La frontière turco-arménienne vue en contrebas de la colline d'Ani. Vestiges du pont sur l'Akhourian.

Ani (en arménien Անի) est située dans la province turque de Kars, juste au sud de la frontière arménienne. Elle se trouve près de la ville d'Ocaklı et de l'Akhourian, un affluent de l'Araxe, qui forme la frontière entre l'Arménie et la Turquie. Aujourd'hui en ruine, la ville fut la capitale de l'Arménie vers l'an mille, et elle est d'ailleurs surnommée « Capitale de l'an mille » et la « ville aux mille et unes églises ».

Sommaire

Histoire

Article connexe : Histoire de l'Arménie.

Débuts et Âge d'or

Bien qu'un habitat soit attesté sur le site depuis le IIe millénaire av. J.-C., la date de sa fondation n'est pas connue. Il existe déjà une forteresse à l'époque du royaume d'Urartu. Pendant le Moyen Âge, La ville est située dans la province arménienne historique de Shirak (ou Chirak), sur un « promontoire triangulaire ». Ani devient tout d'abord la forteresse des seigneurs de la famille Kamsarakan vers le Ve siècle, puis elle passe sous la main des Bagratides qui quittent la ville de Kars et sa forteresse perchée au IXe siècle[1]. Le Xe siècle et l'an mil est l'époque de la splendeur d'Ani.

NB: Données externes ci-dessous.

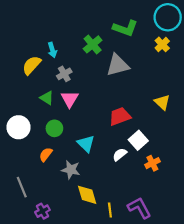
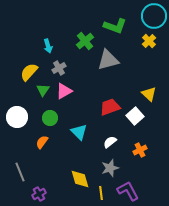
yellow semicircle: (32, 65) -> (29, 72), moved
green triangle: (47, 98) -> (43, 90), turned 32
pink triangle: (70, 99) -> (64, 91), turned 30
white square: (138, 140) -> (135, 116), moved
gray star: (71, 170) -> (110, 168), moved, turned -30

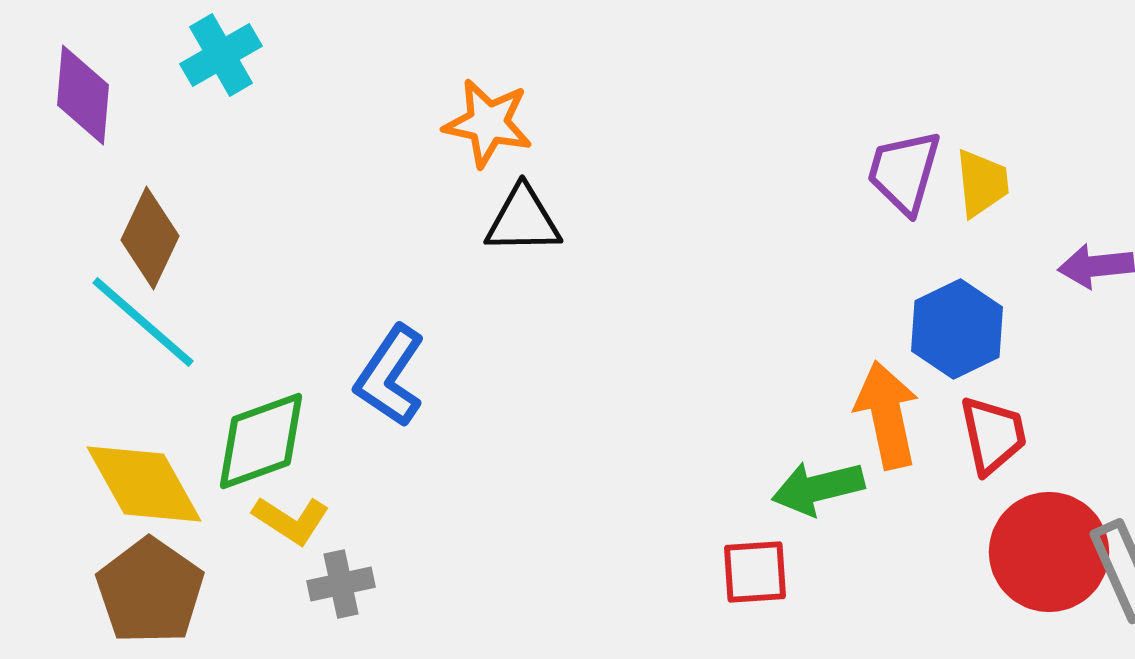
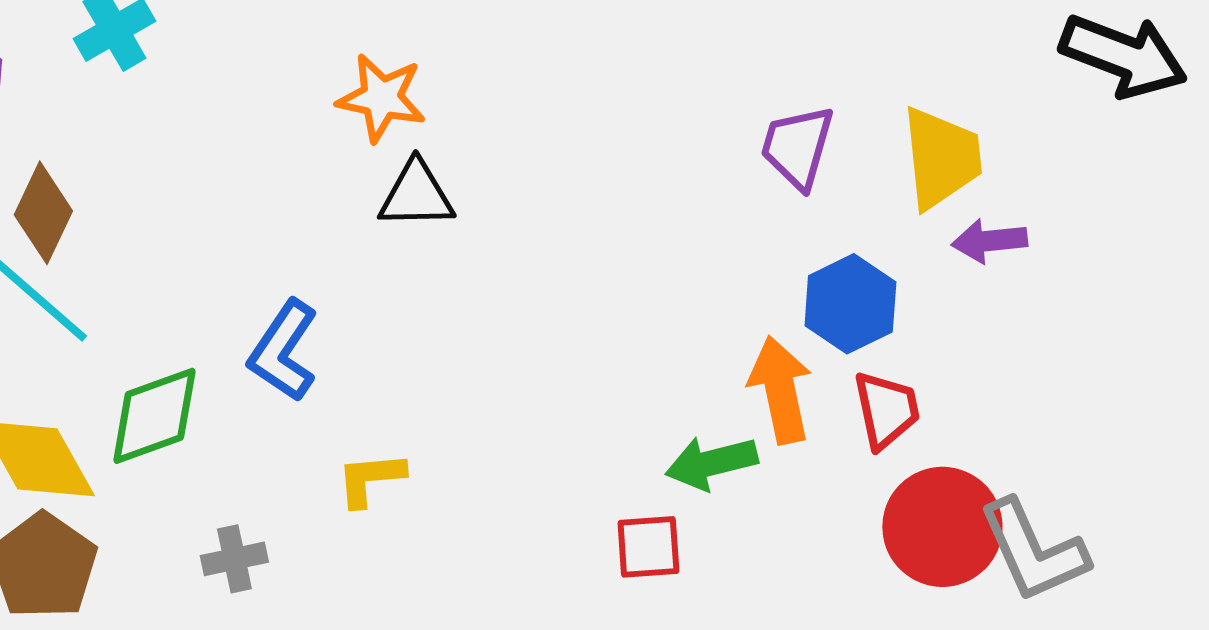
yellow trapezoid: (982, 183) -> (941, 158), moved, size x1.5
yellow L-shape: (291, 520) -> (370, 479), moved, turned 142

Le roi d'Arménie Achot III, de cette dynastie, en fait sa capitale en 961 : il construit d'abord les remparts (les premiers de l'histoire de la ville) puis un grand palais et sa citadelle[2].

Cathédrale d'Ani.

Ani se développe, s'agrandit grâce à sa situation sur une route commerciale, et est donc le centre religieux, administratif et aussi culturel de tout l'Arménie médiévale vers 992. La « ville aux mille et unes églises » prend de l'importance. Cette grandeur n'a pas suffi au roi Smbat II — dit le Conquérant ; il fait édifier des murailles plus grandes que les précédentes vers 989[1]. C'est alors que l'on assiste à une « fièvre constructive » : palais, magasins, marchés, auberges, ateliers, etc, sont édifiés. Des bâtiments religieux sont à leur tour construits. La population d'Ani vers l'an mil atteindrait les 100 000 habitants, et la cité est le siège du catholicos arménien. Un nouvel essor secoue la ville sous le règne de Gagik Ier (989-1020), c'est l'époque de la construction de la plupart des églises.

Fin

Mais le déclin se fait sentir, et en 1045, Byzance occupe la ville et la met sous son joug ; il n'y a donc plus de règne bagratide. Le 16 août 1064[3], elle est prise par les Turcs Seldjoukides, sous la conduite d'Alp Arslan et en 1072, la ville est cédée à la famille kurde des Cheddadides (Banou-Cheddâd), représentée par Fazl Manutché (1072-1110), dont la mère était une Bagratide, puis par son fils Abou'l-Sewar (1110-1124). En 1124, les habitants se révoltent contre les Cheddadides et la ville est occupée par les Géorgiens pendant deux ans avant de revenir aux Cheddadides Fadlun Ier (1126-1132), Mahmoud (1132), Cheddâd (mort en 1155) et Fadlun II (1155-1161). Les armées du roi Georges III de Géorgie l'occupent de nouveau entre 1161 et 1163 avant qu'elle ne soit reprise par les Seldjoukides pour 10 ans (1163-1174). En 1174, Ani est reconquise par le prince Iwané Orbéliani puis intégrée dans le domaine royal géorgien en 1177 jusqu'à la mort du roi en 1185. La ville revient ensuite une dernière fois aux Cheddadides[4].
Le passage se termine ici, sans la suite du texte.